━━━ MATERIAL FOR THIS TASK ━━━

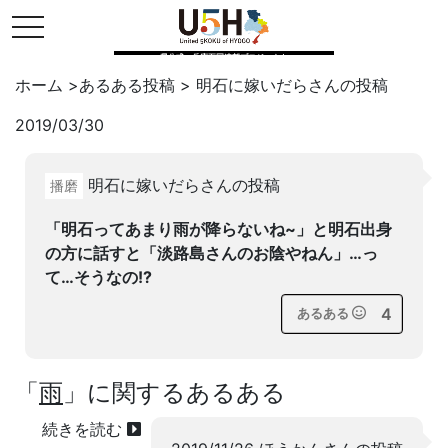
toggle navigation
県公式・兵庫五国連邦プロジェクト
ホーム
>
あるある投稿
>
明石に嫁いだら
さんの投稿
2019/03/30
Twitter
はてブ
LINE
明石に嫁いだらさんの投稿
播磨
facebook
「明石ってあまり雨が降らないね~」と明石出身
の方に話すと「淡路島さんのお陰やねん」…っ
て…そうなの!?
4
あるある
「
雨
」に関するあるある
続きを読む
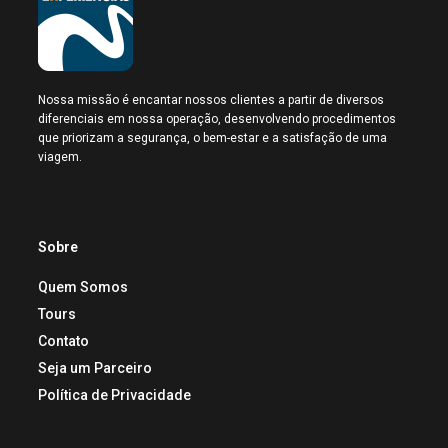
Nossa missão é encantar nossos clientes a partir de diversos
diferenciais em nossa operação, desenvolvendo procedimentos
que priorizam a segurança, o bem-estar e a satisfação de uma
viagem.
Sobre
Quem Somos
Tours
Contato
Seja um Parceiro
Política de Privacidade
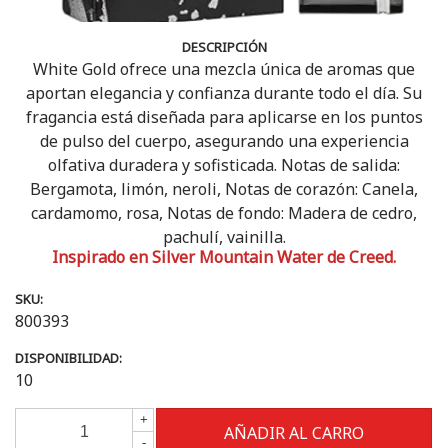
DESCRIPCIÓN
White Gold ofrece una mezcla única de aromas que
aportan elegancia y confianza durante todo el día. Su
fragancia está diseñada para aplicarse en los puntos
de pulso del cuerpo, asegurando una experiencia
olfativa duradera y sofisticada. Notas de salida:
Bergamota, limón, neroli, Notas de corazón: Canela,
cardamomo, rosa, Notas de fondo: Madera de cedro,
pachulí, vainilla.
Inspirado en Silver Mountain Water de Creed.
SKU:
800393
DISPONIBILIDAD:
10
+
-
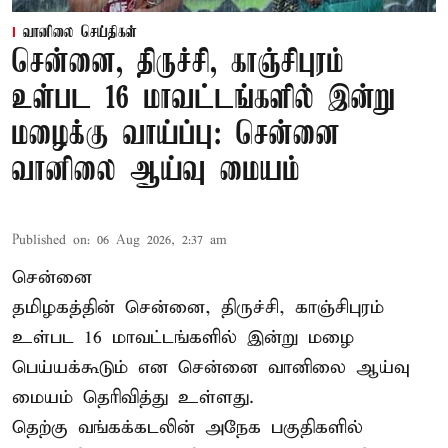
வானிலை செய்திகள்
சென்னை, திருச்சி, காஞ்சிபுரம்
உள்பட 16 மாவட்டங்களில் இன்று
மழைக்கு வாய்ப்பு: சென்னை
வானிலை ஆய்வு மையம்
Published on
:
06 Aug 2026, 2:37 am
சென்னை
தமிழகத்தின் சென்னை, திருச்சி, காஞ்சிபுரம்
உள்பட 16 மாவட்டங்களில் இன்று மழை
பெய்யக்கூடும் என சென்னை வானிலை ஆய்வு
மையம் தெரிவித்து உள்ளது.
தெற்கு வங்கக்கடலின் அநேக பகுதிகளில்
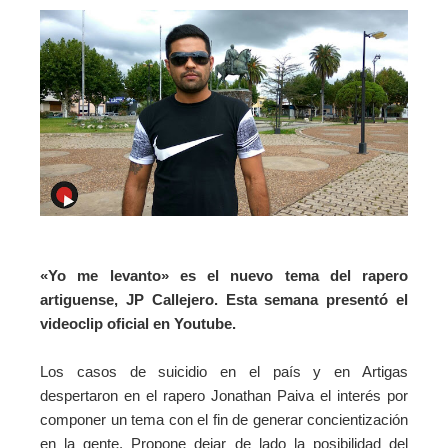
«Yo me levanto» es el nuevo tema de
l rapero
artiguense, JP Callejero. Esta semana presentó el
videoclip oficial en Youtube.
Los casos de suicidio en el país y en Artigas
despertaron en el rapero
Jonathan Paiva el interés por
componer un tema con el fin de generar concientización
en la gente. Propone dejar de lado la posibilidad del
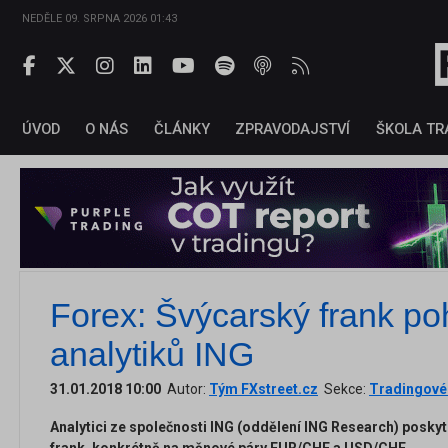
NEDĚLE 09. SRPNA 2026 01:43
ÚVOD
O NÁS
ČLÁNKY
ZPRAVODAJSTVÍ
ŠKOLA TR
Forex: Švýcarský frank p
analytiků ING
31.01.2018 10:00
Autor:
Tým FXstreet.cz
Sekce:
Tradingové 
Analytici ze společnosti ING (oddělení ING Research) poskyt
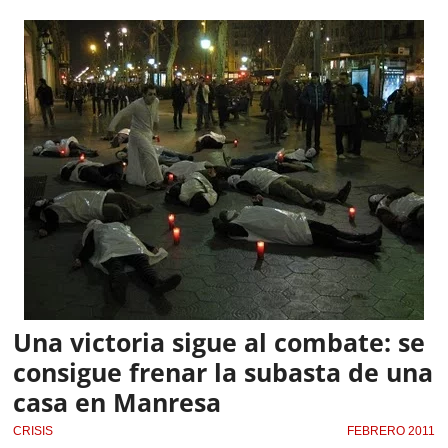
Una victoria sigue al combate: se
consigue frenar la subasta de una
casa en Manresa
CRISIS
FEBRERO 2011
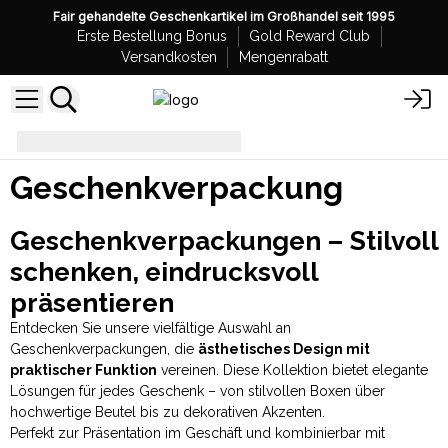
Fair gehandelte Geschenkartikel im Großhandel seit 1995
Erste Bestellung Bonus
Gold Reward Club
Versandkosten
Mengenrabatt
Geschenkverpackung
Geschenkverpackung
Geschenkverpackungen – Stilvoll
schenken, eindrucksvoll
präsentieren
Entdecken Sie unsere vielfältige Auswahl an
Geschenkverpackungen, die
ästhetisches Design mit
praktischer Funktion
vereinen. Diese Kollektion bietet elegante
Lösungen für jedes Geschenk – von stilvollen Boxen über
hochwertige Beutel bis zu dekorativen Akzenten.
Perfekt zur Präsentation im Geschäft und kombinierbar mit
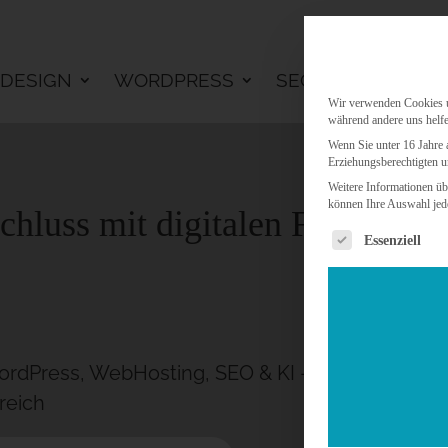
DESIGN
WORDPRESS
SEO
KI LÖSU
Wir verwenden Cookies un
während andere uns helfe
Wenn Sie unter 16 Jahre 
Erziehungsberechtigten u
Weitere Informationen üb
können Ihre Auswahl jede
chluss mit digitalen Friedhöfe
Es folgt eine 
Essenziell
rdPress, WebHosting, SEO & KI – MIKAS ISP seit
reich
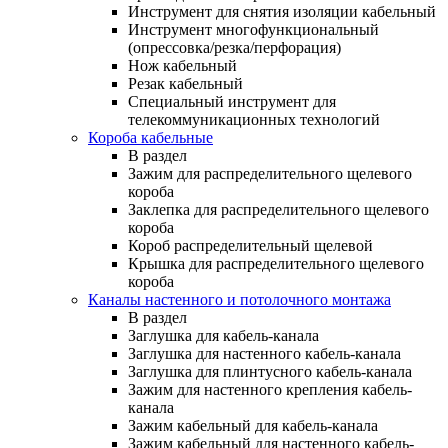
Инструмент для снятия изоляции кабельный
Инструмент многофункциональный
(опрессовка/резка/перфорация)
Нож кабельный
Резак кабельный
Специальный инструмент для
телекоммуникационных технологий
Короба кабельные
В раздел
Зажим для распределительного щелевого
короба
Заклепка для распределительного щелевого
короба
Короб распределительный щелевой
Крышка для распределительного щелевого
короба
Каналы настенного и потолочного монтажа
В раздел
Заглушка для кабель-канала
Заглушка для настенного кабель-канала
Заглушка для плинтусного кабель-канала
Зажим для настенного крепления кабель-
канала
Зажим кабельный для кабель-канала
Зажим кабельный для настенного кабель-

━━━

▸ PROBLEM TO SOLVE: Repeat only the stretch of data above that runs from the line with "மழைக்கு வாய்ப்பு: சென்னை" to the line with "componer un tema". Keep both end lines; exclude pictures.

▸ ANSWER BOX:
மழைக்கு வாய்ப்பு: சென்னை
வானிலை ஆய்வு மையம்
Published on
:
06 Aug 2026, 2:37 am
சென்னை
தமிழகத்தின் சென்னை, திருச்சி, காஞ்சிபுரம்
உள்பட 16 மாவட்டங்களில் இன்று மழை
பெய்யக்கூடும் என சென்னை வானிலை ஆய்வு
மையம் தெரிவித்து உள்ளது.
தெற்கு வங்கக்கடலின் அநேக பகுதிகளில்
«Yo me levanto» es el nuevo tema de
l rapero
artiguense, JP Callejero. Esta semana presentó el
videoclip oficial en Youtube.
Los casos de suicidio en el país y en Artigas
despertaron en el rapero
Jonathan Paiva el interés por
componer un tema con el fin de generar concientización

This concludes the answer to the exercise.